Exercise aim
Read through the listing below and return only the lines containing "шерсти".

= Beginning of Section =

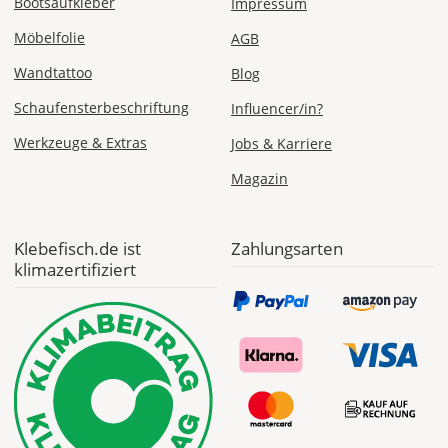
Bootsaufkleber
Impressum
Möbelfolie
AGB
Di., 18.08. -
Sa., 22.08.
Wandtattoo
Blog
1,99 EUR
Schaufensterbeschriftung
Influencer/in?
ohne
Produktionsaufschlag
Werkzeuge & Extras
Jobs & Karriere
Versandkosten 1,99
EUR
Magazin
Priority
Deutschland
Klebefisch.de ist
Zahlungsarten
klimazertifiziert
Fr., 14.08. - Di.,
18.08.
ab 7,98
Produktionsaufschlag
ab 5,99 EUR*
Versandkosten 1,99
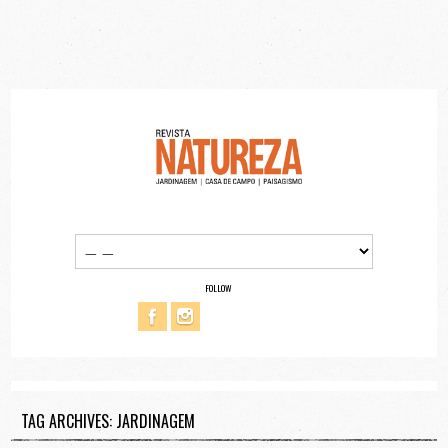
FOLLOW
TAG ARCHIVES: JARDINAGEM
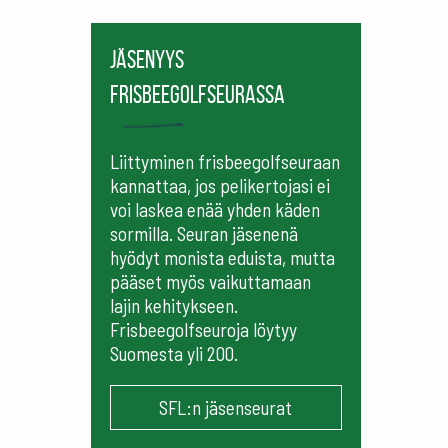
Jäsenyys
frisbeegolfseurassa
Liittyminen frisbeegolfseuraan
kannattaa, jos pelikertojasi ei
voi laskea enää yhden käden
sormilla. Seuran jäsenenä
hyödyt monista eduista, mutta
pääset myös vaikuttamaan
lajin kehitykseen.
Frisbeegolfseuroja löytyy
Suomesta yli 200.
SFL:n jäsenseurat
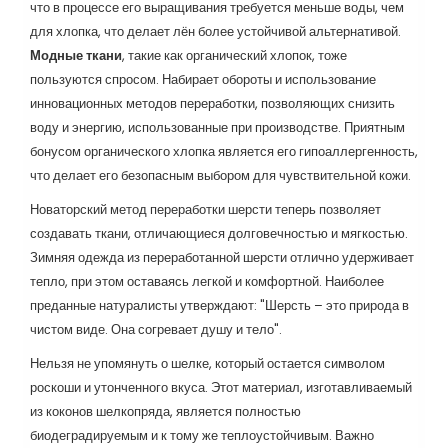
что в процессе его выращивания требуется меньше воды, чем
для хлопка, что делает лён более устойчивой альтернативой.
Модные ткани
, такие как органический хлопок, тоже
пользуются спросом. Набирает обороты и использование
инновационных методов переработки, позволяющих снизить
воду и энергию, использованные при производстве. Приятным
бонусом органического хлопка является его гипоаллергенность,
что делает его безопасным выбором для чувствительной кожи.
Новаторский метод переработки шерсти теперь позволяет
создавать ткани, отличающиеся долговечностью и мягкостью.
Зимняя одежда из переработанной шерсти отлично удерживает
тепло, при этом оставаясь легкой и комфортной. Наиболее
преданные натуралисты утверждают: "Шерсть – это природа в
чистом виде. Она согревает душу и тело".
Нельзя не упомянуть о шелке, который остается символом
роскоши и утонченного вкуса. Этот материал, изготавливаемый
из коконов шелкопряда, является полностью
биодеградируемым и к тому же теплоустойчивым. Важно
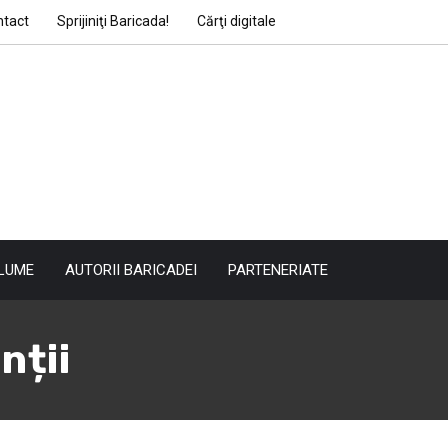
ntact
Sprijiniţi Baricada!
Cărţi digitale
LUME
AUTORII BARICADEI
PARTENERIATE
nții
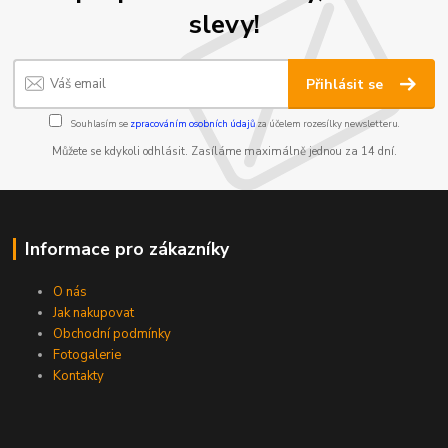
slevy!
Přihlásit se
Souhlasím se
zpracováním osobních údajů
za účelem rozesílky newsletteru.
Můžete se kdykoli odhlásit. Zasíláme maximálně jednou za 14 dní.
Informace pro zákazníky
O nás
Jak nakupovat
Obchodní podmínky
Fotogalerie
Kontakty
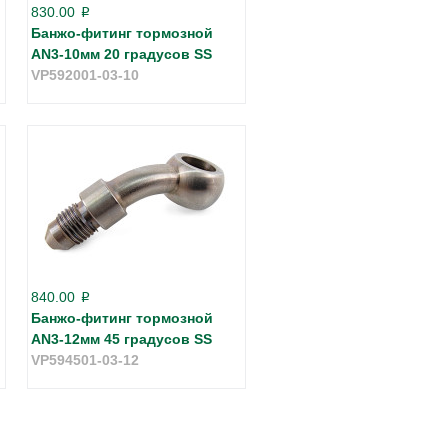
830.00
p
Банжо-фитинг тормозной
AN3-10мм 20 градусов SS
VP592001-03-10
840.00
p
Банжо-фитинг тормозной
AN3-12мм 45 градусов SS
VP594501-03-12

= End of Section =

Completed task
Новаторский метод переработки шерсти теперь позволяет
Зимняя одежда из переработанной шерсти отлично удерживает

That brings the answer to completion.